Ukrainian director Oleg Sentsov was awarded the French Legion of Honor. The award was presented to him by Ambassador Etienne de Ponsin on behalf of French President Emmanuel Macron.
“I have long wanted to tell you how much my country admires your courage and commitment to the ideals of freedom. You have become a symbol of resistance to injustice. Your entry into the Ukrainian army is a symbol of what the Western world admires: the whole nation opposes aggression, the whole nation, in all its diversity, unites in the struggle for justice, independence and freedom,” the ambassador said.
The Order of the Legion of Honor was also awarded to the Ukrainian writer Oksana Zabuzhko.
In August 2015, the North Caucasian District Military Court in Rostov-on-Don found Oleg Sentsov guilty of organizing a terrorist community and sentenced him to 20 years in a strict regime colony. Activist Oleksandr Kolchenko was convicted in the same case and sentenced to 10 years.
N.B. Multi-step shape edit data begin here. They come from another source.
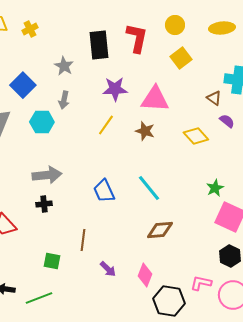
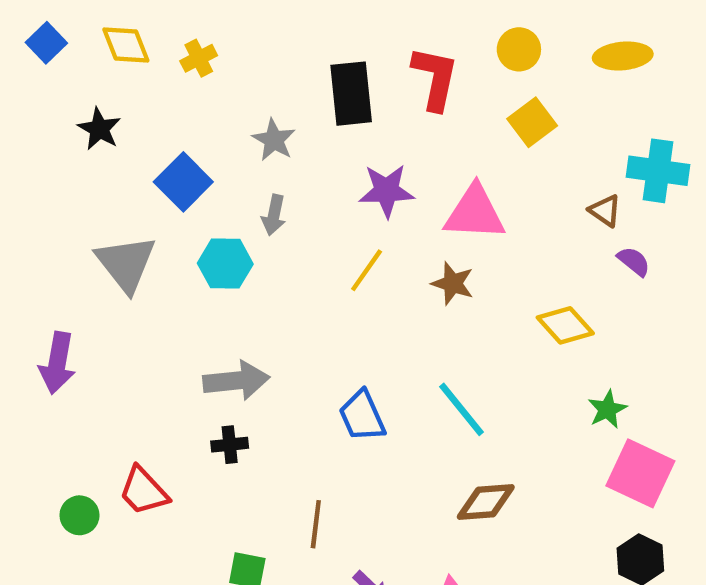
yellow diamond: (196, 136) -> (565, 325), moved

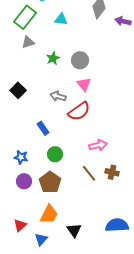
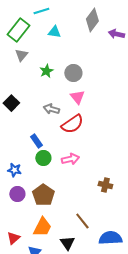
gray triangle: (28, 42) -> (21, 55), turned -32
pink arrow: (98, 145) -> (70, 159), moved
green circle: (55, 154) -> (43, 158), moved
brown line: (89, 173) -> (82, 221), moved

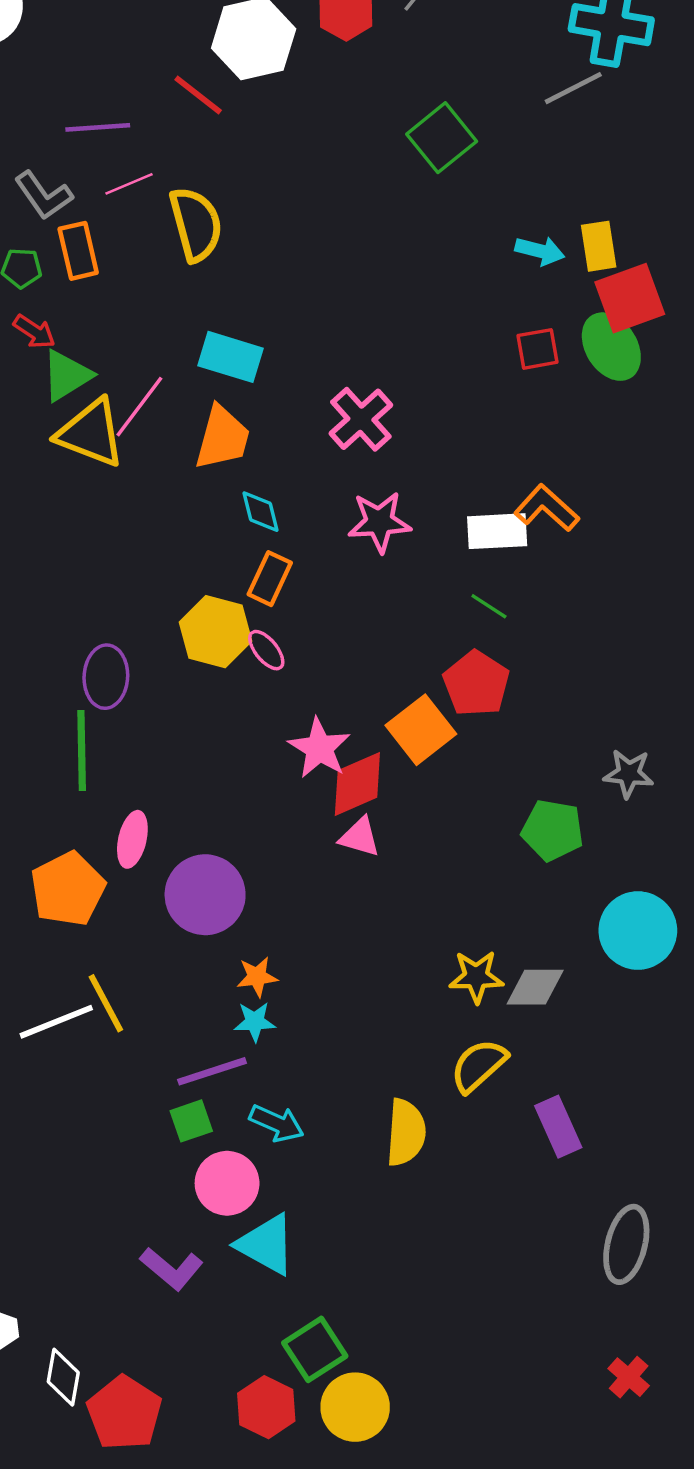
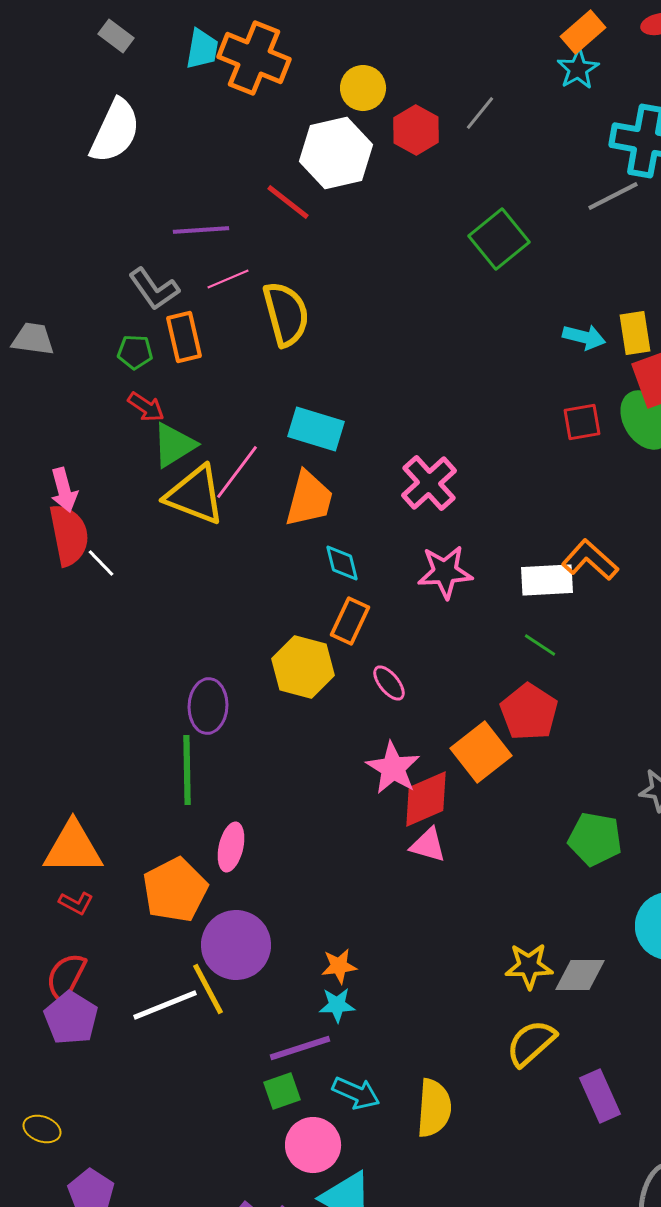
pink ellipse: (266, 650) -> (389, 683), moved
purple circle: (205, 895) -> (236, 945), moved
yellow semicircle: (406, 1132) -> (434, 1108), moved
Sentsov and Kolchenko were accused of setting fire to the offices of the Russian Community of Crimea organization and the office of United Russia in Simferopol in the spring of 2014, shortly after the annexation of Crimea. In addition, Sentsov and other suspects were allegedly preparing to blow up a monument to Lenin, the investigation claimed.
On September 7, 2019, Oleg Sentsov returned to Ukraine as part of the 35-35 exchange of detainees between Kiev and Moscow. In a speech in the European Parliament at the presentation of the Sakharov Prize, Sentsov urged not to trust the President of the Russian Federation and "not to extend the hand of friendship to Putin over the heads of Ukrainians."